Question

g Healty people have body temperatures that are normally distributed with a mean of 98.20∘F and a standard deviation of 0.62∘F . (a) If a healthy person is randomly selected, what is the probability that he or she has a temperature above 99∘F?

Answer 1

9.85% probability that he or she has a temperature above 99∘F.

Explanation:

Problems of normally distributed samples are solved using the z-score formula.

In a set with mean
`\mu` and standard deviation
`\sigma`, the zscore of a measure X is given by:

`Z = (X - \mu)/(\sigma)`

The Z-score measures how many standard deviations the measure is from the mean. After finding the Z-score, we look at the z-score table and find the p-value associated with this z-score.

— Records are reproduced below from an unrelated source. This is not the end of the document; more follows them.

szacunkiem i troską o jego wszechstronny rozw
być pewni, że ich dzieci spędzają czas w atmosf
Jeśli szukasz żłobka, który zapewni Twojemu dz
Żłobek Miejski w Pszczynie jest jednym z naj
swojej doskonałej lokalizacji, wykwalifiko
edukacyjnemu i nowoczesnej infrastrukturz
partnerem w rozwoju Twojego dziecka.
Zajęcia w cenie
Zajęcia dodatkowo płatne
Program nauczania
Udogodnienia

This p-value is the probability that the value of the measure is smaller than X, that is, the percentile of X. Subtracting 1 by the pvalue, we get the probability that the value of the measure is greater than X.

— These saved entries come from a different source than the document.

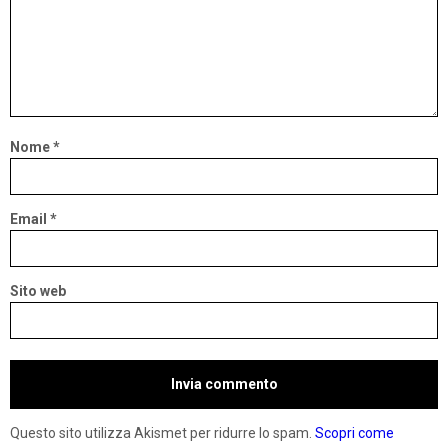
Nome
*
Email
*
Sito web
Questo sito utilizza Akismet per ridurre lo spam.
Scopri come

In this problem, we have that:

`\mu = 98.2, \sigma = 0.62`

If a healthy person is randomly selected, what is the probability that he or she has a temperature above 99∘F?

This is 1 subtracted by the pvalue of Z when X = 99. So

`Z = (X - \mu)/(\sigma)`

`Z = (99 - 98.2)/(0.62)`

`Z = 1.29`

`Z = 1.29` has a pvalue of 0.9015

1 - 0.9015 = 0.0985

9.85% probability that he or she has a temperature above 99∘F.